The Role of Streamside Bufferstrips in the Ecology of Aquatic Biota^[1]

Don L. Mahoney and Don C. Erman^[2]

Abstract.—Riparian vegetation is important as a source of food to stream organisms, as shade over small-order streams, and as a bank-stabilizing force to prevent excessive sedimentation and to intercept pollutants. Logging may significantly affect each of these factors unless proper protective measures are employed. Current research is underway on the recovery of small northern California streams after logging. Analysis of algal samples from 30 streams shows light intensity and chlorophyll concentrations are major factors related to logging intensity that affect instream primary production. Transportable sediment from 24 streambeds has shown that this measure of sediment is higher (P = .001) in logged and narrow buffered streams than in controls 7 to 10 years after logging.

Introduction

Streamside vegetation is a source of food, provides shade which prevents excessive water temperatures, provides cover, and gives stability to the soil along the stream. If land-use activity on the slopes around a stream creates erosion or pollution hazards, streamside vegetation can intercept and filter sediments and contaminants before they enter the stream. Several studies have examined the value of streamside vegetation (bufferstrips) in protecting streams from timber management activities; we will emphasize these studies in this paper. In addition, preliminary results from our study of the recovery of logged streams in northern California will be presented.

Streamside Vegetation As a Source of Food

Streams are often classified according to the predominant source of energy used as a base for their food chains. Some streams receive energy primarily from leaffall and litter entering the stream, while others receive energy primarily from instream plant production. These two sources of energy can vary over the course of a year and from one section of stream to another. Recent emphasis has been placed on the role of outside energy sources to stream macroinvertebrates (Cummins 1974). Numerous studies (see Erman 1983; Knight and Bottorff 1983) have focused on the feeding habits of individual species of invertebrates, both as larvae and as adults. Much of this work has examined the functional aspects of the aquatic animals or the way that they obtain their food, rather than the origin of the food, the taxonomic nature of the species, or the trophic level they might occupy (Cummins 1973).

In a recent study, for example, Hawkins and Sedell (1981) have shown that the relative abundance of each functional group depends on the kind of food inputs into the stream system.
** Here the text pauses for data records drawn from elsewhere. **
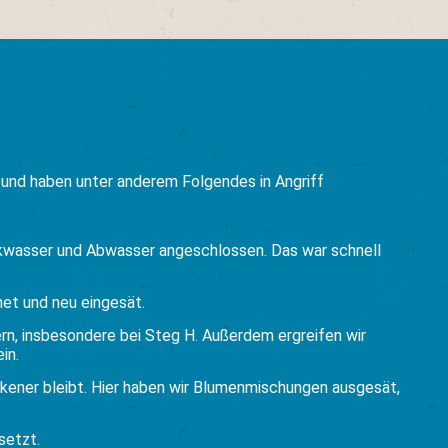
g und haben unter anderem Folgendes in Angriff
inkwasser und Abwasser angeschlossen. Das war schnell
et und neu eingesät.
rn, insbesondere bei Steg H. Außerdem ergreifen wir
in.
kener bleibt. Hier haben wir Blumenmischungen ausgesät,
setzt.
They studied a relatively undisturbed stream system, from headwaters to lowlands, in the Oregon Cascades and found that shredders of large organic particles dominated upper shaded reaches; collectors of fine organic particles increased in abundance from the headwaters down; filterers of fine organic particles were only locally important; predators became equally distributed in the summer and fall, increasing in the lower reaches from a spring minimum; and algal scrapers became an important part of the fauna once the stream became wider and more open to light through the middle reaches. Obviously, if riparian vegetation is destroyed and a stream changes from a food web based on outside inputs to one based on internal production, then the various types of invertebrates will change in abundance also.
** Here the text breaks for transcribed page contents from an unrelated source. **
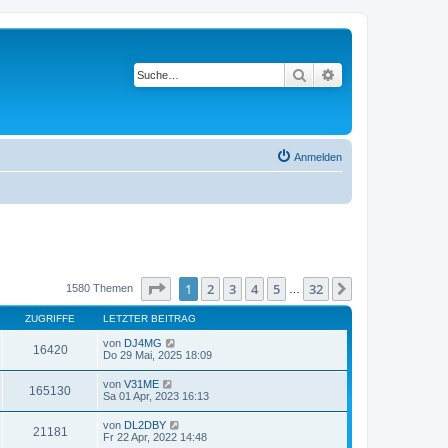
Suche
Erweiterte Suche
Anmelden
Seite
1
von
32
1
2
3
4
5
32
Nächste
1580 Themen
…
ZUGRIFFE
LETZTER BEITRAG
von
DJ4MG
16420
Do 29 Mai, 2025 18:09
von
V31ME
165130
Sa 01 Apr, 2023 16:13
von
DL2DBY
21181
Fr 22 Apr, 2022 14:48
Another effect of streamside vegetation removal, although more indirect, is to alter

[1] Paper presented at the California Riparian Systems Conference. [University of California, Davis, Sept. 17–19, 1981].

[2] Don L. Mahoney is Ph.D. Candidate in Wildland Resource Science; Don C. Erman is Professor of Wildlife-Fisheries, both are in the Department of Forestry and Resource Management, University of California, Berkeley.

predation pressure from fish. Insects falling from the riparian zone are significant sources of food for stream fishes (Hunt 1975; Cadwallader etal . 1980), and when vegetation is removed, fish switch to feeding predominantly on instream invertebrates as the aerial source is diminished (Hess 1969; Cadwallader etal . 1980).

A compensating effect of the removal of the streamside shade is to increase the growth of certain algae, especially diatoms and filamentous green algae. Increased algal growth has been associated with increased biomass of some invertebrates and fish (Lyford and Gregory 1975; Murphy and Hall 1981), and may mask detrimental effects of increased sedimentation (Murphy etal . 1981), especially if adequate spawning sites for fish are available in nearby undisturbed sections of stream and if adequate care has been taken of the streambed. An increase in the amount of algae, however, may be at the expense of mosses and vascular macrophytes (Mahoney and Erman, unpublished), organisms which have been used as indicators of good water quality in Europe (Empain 1978; Wiegleb 1981).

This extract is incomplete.